La conversazione si fece molto piacevole e continuammo a discorrere per parecchio tempo. Ad un certo punto Maria intervenne chiarendo che ciò che l’aveva colpita maggiormente di tutta la cerimonia erano state le parole della Presidente della Commissione europea, ritenute da lei cariche di un messaggio di speranza diretto ai giovani. In particolare, le erano piaciute molto le parole di apprezzamento della sig.ra von der Leyen, che aveva definito la sua generazione come portatrice di idee ed energie nuove. Secondo la Presidente, il futuro dell’Europa era stato lasciato in buone mani.
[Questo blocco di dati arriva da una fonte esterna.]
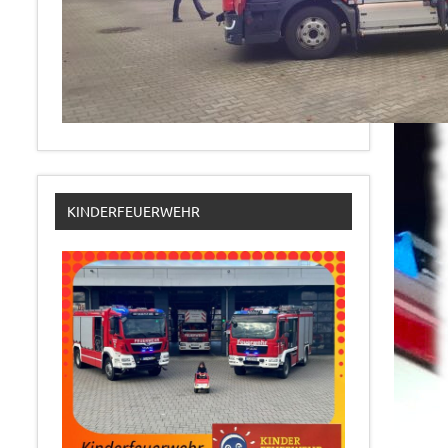
KINDERFEUERWEHR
Anna aggiunse che l’Europa dovrebbe essere al servizio dei giovani e che per fare ciò è necessario che sia in grado di ascoltarli: per questo motivo la Presidente ha annunciato di aver proposto di proclamare il 2022 come “Anno europeo dei giovani” con l’intento di valorizzarli e ascoltare le loro proposte.
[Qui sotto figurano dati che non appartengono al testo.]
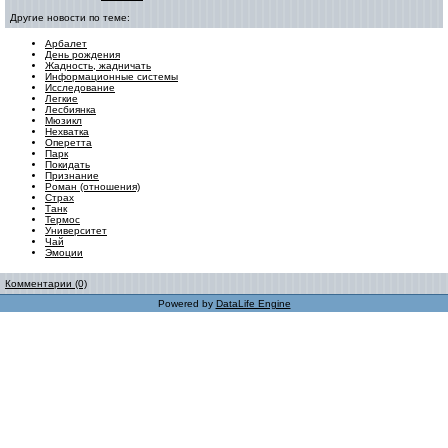
Другие новости по теме:
Арбалет
День рождения
Жадность, жадничать
Информационные системы
Исследование
Легкие
Лесбиянка
Мюзикл
Нехватка
Оперетта
Парк
Покидать
Признание
Роман (отношения)
Страх
Танк
Термос
Университет
Чай
Эмоции
Комментарии (0)
Powered by
DataLife Engine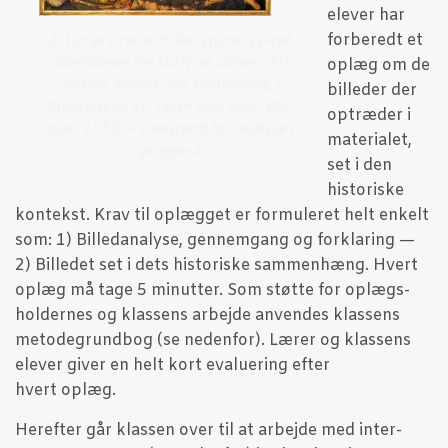
ele­ver har
for­be­redt et
2. Lucas Cra­nach den yngre: Epi­taf-
alter­bil­le­de for kur­fyrst Johann Fri­
oplæg om de
edrich, kal­det den Høj­mo­di­ge, i
bil­le­der der
Stadt­kir­che St. Peter und Paul, Wei­
optræ­der i
mar, 1555. – Gen­stand for ana­ly­se i
mate­ri­a­let,
grup­pe 2.
set i den
histo­ri­ske
kon­tekst. Krav til oplæg­get er for­mu­le­ret helt enkelt
som: 1) Bil­le­d­a­na­ly­se, gen­nem­gang og for­kla­ring —
2) Bil­le­det set i dets histo­ri­ske sam­men­hæng. Hvert
oplæg må tage 5 minut­ter. Som støt­te for oplægs­
hol­der­nes og klas­sens arbej­de anven­des klas­sens
meto­de­grund­bog (se neden­for). Lærer og klas­sens
ele­ver giver en helt kort eva­lu­e­ring efter
hvert oplæg.
Her­ef­ter går klas­sen over til at arbej­de med inter­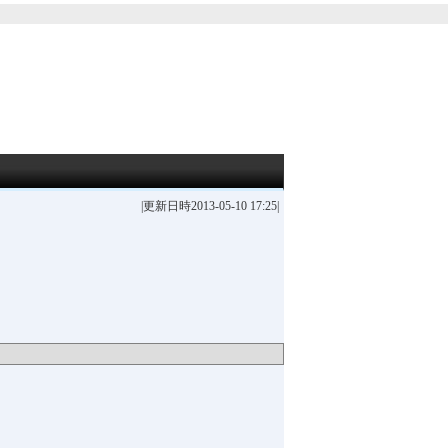
|更新日時2013-05-10 17:25|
A quel punto il treno era quasi giunto a Brescia e, proprio mentre ero sul punto di congedarmi dalle ragazze e scendere, Maria si rivolse alla sua amica. «Speriamo di poter tornare qui in Italia dopo il Natale» disse lei. «Temo che non sarà facile, considerato che ormai la situazione a casa è un disastro. Dobbiamo aiutare i nostri genitori» replicò l’altra. Mi fermai immediatamente e, mosso dalla curiosità, domandai qual era il motivo di tale preoccupazione. Le due ragazze mi spiegarono che provenivano dalla regione ucraina del Donbas, vicina al confine con la Russia, e che si trovavano in Italia per il programma di studio all’estero chiamato “Erasmus”. Purtroppo, però, in quegli ultimi mesi le tensioni tra la Russia e l’Ucraina si erano accentuate, anche perché il presidente russo Putin rivendicava l’appartenenza del Donbass (e in generale di tutto il territorio ucraino) alla Russia: per questo motivo c’erano state numerose controversie di carattere politico ed erano persino scoppiate alcune lotte e rivolte armate nei pressi della casa delle due sorelle. Era ovvio che se fosse scoppiata una guerra il loro programma di studio sarebbe terminato e la loro vita (compresa quella dei loro parenti, concittadini e connazionali) sarebbe drasticamente mutata. Compresi allora la tragica situazione in cui si trovavano e provai a rincuorarle ragionando con loro su tutti i discorsi che avevano ascoltato quel giorno: l’obiettivo delle vecchie generazioni rimane infatti quello di istruire e acculturare i giovani, cosicché in futuro guerre, povertà, distruzione e problematiche che oggi affliggono la società possano essere finalmente risolte. «Ricordate che oggi avete appreso che lo studio e la cultura trionferanno sull’ignoranza della guerra» continuavo a ripetere.

Improvvisamente mi accorsi che il treno si era fermato, così salutai in fretta le ragazze e scesi dal treno, con la speranza che le mie parole, anche se forse in un futuro lontano, si sarebbero avverate.